5
I thought my brisket stall was a fire problem for a whole afternoon
Last weekend, my brisket hit 150 degrees and just stopped climbing for over four hours. I kept fiddling with the air vents on my offset, thinking my fire was dying. Turns out, I had the probe in a weird pocket of fat, not the flat. A friend came over, moved the probe, and the temp read 190 almost right away. Has anyone else had a probe placement issue throw them off that badly?
4 comments
Log in to join the discussion
Log In4 Comments
sean481mo ago
Probes have a personal vendetta against me.
4
shane_wilson10d ago
My last brisket hit 152 and stayed there for five hours before I finally pulled it.

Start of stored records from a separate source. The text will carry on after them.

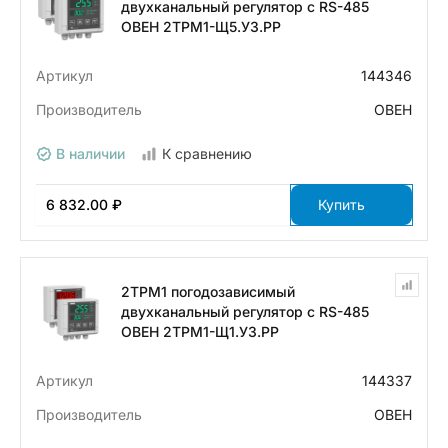
двухканальный регулятор с RS-485
ОВЕН 2ТРМ1-Щ5.У3.РР
Артикул
144346
Производитель
ОВЕН
В наличии
К сравнению
6 832.00 ₽
Купить
2ТРМ1 погодозависимый
двухканальный регулятор с RS-485
ОВЕН 2ТРМ1-Щ1.У3.РР
Артикул
144337
Производитель
ОВЕН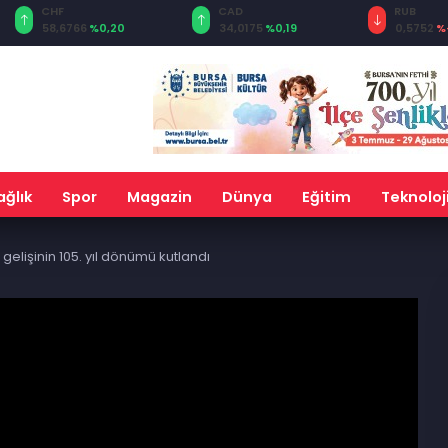
CHF
CAD
RUB
58,6766
%0,20
34,0175
%0,19
0,5752
%
ağlık
Spor
Magazin
Dünya
Eğitim
Teknoloj
 gelişinin 105. yıl dönümü kutlandı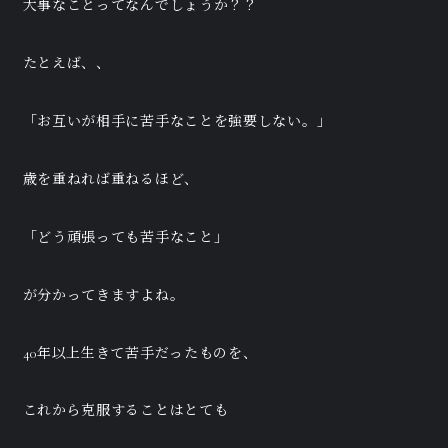
大事なことってなんでしょうか？？
たとえば、、
「お互いが相手に苦手なことを強要しない。」
歳を重ねれば重ねるほど、
「どう頑張っても苦手なこと」
が分かってきますよね。
40年以上生きて苦手だったものを、
これから克服することはとても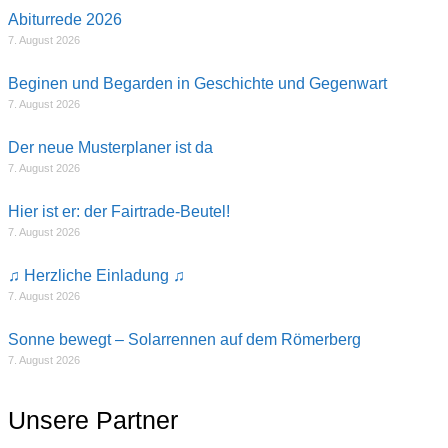
Abiturrede 2026
7. August 2026
Beginen und Begarden in Geschichte und Gegenwart
7. August 2026
Der neue Musterplaner ist da
7. August 2026
Hier ist er: der Fairtrade-Beutel!
7. August 2026
♫ Herzliche Einladung ♫
7. August 2026
Sonne bewegt – Solarrennen auf dem Römerberg
7. August 2026
Unsere Partner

I smoked through a whole bag of lump charcoal chasing a stall that didn't need chasing. My point is, I think you should trust your fire management more and your probe less. Learn to read the bark, the feel of the meat when you poke it, and the smell coming off the smoker. If your fire is steady and your temps are consistent, that probe is lying to you 90% of the time. I stopped using a remote thermometer altogether after the third time it told me my pork shoulder was still at 165 when it was actually 204 and falling apart.
3
johnson.betty1mo ago
My old Weber kettle taught me to check the probe in at least three spots before I panic. That fat pocket trick gets me every single time, especially near the point. I keep a second cheap instant read thermometer just to double check the main probe's reading. It saves so much stress and keeps me from messing with a perfectly good fire.